##### Records for this task

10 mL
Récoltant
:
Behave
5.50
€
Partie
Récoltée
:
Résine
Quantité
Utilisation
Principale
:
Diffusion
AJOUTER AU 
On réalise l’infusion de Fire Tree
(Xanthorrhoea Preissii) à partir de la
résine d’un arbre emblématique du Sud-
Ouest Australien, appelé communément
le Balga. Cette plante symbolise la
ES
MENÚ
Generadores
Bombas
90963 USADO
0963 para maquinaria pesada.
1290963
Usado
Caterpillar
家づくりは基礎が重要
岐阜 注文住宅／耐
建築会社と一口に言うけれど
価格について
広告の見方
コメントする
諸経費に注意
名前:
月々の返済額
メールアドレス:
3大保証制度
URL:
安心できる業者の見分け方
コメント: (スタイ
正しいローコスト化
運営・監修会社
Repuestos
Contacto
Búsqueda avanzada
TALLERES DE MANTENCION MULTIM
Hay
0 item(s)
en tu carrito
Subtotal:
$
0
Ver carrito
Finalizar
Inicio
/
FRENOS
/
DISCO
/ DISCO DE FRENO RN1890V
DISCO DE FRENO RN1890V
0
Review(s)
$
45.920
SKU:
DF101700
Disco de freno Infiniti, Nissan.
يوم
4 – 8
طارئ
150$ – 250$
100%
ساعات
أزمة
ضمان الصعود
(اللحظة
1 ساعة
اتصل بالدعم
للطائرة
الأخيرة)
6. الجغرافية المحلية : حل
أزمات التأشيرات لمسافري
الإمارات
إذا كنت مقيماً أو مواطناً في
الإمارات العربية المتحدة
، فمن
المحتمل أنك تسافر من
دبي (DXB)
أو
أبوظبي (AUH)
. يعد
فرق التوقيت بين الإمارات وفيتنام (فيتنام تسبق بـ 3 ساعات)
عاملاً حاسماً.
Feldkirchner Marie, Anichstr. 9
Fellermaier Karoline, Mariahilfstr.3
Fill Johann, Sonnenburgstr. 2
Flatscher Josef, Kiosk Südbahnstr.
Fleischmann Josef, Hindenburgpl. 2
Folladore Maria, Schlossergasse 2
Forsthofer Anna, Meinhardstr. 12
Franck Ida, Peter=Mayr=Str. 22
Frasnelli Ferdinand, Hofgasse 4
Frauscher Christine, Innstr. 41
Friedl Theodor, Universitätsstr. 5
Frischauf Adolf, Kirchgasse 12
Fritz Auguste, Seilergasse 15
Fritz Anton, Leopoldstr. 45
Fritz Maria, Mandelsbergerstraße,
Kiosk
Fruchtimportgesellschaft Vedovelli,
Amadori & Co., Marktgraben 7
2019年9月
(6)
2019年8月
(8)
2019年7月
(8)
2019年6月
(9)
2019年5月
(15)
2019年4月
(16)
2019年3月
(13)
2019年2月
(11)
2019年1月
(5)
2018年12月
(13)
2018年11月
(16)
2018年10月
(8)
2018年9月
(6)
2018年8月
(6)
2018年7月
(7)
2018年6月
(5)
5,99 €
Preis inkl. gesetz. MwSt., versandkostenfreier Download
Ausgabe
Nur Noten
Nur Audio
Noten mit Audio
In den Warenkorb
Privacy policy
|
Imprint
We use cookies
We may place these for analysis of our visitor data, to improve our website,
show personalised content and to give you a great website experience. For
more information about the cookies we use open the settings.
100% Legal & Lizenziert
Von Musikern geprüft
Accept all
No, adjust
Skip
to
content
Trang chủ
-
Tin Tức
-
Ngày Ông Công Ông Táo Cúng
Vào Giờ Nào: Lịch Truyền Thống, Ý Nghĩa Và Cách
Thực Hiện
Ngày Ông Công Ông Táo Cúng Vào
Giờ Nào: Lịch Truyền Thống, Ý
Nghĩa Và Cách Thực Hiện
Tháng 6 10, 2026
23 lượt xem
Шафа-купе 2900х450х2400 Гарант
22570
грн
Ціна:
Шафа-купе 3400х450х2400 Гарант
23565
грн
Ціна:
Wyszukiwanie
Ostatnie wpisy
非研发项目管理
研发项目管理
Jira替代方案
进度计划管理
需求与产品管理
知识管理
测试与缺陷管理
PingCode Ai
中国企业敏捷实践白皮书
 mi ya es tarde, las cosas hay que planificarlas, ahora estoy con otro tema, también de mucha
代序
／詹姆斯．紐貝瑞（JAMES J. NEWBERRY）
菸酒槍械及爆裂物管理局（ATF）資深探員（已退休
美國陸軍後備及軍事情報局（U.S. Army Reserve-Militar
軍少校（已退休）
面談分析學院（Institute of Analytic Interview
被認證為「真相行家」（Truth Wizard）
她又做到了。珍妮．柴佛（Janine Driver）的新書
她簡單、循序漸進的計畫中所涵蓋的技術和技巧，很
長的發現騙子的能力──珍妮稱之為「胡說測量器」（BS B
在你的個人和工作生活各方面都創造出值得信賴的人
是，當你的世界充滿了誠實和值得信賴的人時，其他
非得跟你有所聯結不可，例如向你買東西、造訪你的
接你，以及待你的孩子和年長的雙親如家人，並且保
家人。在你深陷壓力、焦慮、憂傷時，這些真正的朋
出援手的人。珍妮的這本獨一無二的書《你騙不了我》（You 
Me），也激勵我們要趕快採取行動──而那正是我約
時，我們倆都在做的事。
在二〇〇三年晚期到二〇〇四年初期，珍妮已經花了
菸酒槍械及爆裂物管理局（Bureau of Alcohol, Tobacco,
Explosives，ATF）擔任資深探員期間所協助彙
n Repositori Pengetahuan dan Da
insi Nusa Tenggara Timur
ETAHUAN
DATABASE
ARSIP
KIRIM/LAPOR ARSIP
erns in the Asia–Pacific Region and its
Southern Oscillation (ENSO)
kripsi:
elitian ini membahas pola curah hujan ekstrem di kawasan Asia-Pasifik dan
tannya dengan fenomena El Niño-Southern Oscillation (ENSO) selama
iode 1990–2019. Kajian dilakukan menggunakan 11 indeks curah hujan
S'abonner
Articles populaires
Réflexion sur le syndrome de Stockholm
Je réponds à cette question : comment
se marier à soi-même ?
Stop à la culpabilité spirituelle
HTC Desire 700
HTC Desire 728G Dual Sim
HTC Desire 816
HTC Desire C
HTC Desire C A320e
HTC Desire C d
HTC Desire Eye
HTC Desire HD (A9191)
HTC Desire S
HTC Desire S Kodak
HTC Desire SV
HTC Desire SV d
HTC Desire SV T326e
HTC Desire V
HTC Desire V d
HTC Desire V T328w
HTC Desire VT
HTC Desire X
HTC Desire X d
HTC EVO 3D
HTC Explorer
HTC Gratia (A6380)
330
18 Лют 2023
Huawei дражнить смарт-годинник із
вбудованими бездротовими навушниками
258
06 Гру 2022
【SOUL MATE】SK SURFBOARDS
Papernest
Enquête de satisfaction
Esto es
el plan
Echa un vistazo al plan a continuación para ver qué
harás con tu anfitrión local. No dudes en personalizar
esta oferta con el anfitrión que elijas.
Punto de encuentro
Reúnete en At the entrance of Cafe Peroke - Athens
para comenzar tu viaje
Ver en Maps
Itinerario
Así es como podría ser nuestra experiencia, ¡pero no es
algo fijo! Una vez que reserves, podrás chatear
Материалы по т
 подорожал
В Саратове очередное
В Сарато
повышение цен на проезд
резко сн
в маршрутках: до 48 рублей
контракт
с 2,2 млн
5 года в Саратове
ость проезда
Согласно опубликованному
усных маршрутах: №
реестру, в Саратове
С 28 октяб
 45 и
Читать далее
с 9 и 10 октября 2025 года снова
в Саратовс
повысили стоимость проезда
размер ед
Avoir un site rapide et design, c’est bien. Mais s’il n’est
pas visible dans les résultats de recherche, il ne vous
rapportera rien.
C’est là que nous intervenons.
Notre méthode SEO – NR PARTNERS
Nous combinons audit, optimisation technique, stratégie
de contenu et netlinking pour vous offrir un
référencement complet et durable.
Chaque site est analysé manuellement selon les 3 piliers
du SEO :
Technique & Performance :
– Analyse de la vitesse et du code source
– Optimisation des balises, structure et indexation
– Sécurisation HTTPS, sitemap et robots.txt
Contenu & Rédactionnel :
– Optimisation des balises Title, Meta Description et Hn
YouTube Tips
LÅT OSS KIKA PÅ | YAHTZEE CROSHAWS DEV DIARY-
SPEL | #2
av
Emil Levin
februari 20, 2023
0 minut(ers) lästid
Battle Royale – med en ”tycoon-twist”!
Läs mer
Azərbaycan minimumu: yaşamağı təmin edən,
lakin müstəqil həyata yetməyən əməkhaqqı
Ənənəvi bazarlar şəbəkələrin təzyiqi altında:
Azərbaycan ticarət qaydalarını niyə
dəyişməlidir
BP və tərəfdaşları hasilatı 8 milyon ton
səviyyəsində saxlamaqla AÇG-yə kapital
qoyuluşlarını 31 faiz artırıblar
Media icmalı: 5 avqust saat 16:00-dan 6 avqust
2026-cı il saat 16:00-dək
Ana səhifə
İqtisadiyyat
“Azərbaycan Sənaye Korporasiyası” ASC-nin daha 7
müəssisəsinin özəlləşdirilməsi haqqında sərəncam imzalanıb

##########

### Exercise details
In the records above, locate every line with the string "website" and copy it.

### Solution for this exercise
We may place these for analysis of our visitor data, to improve our website,
show personalised content and to give you a great website experience. For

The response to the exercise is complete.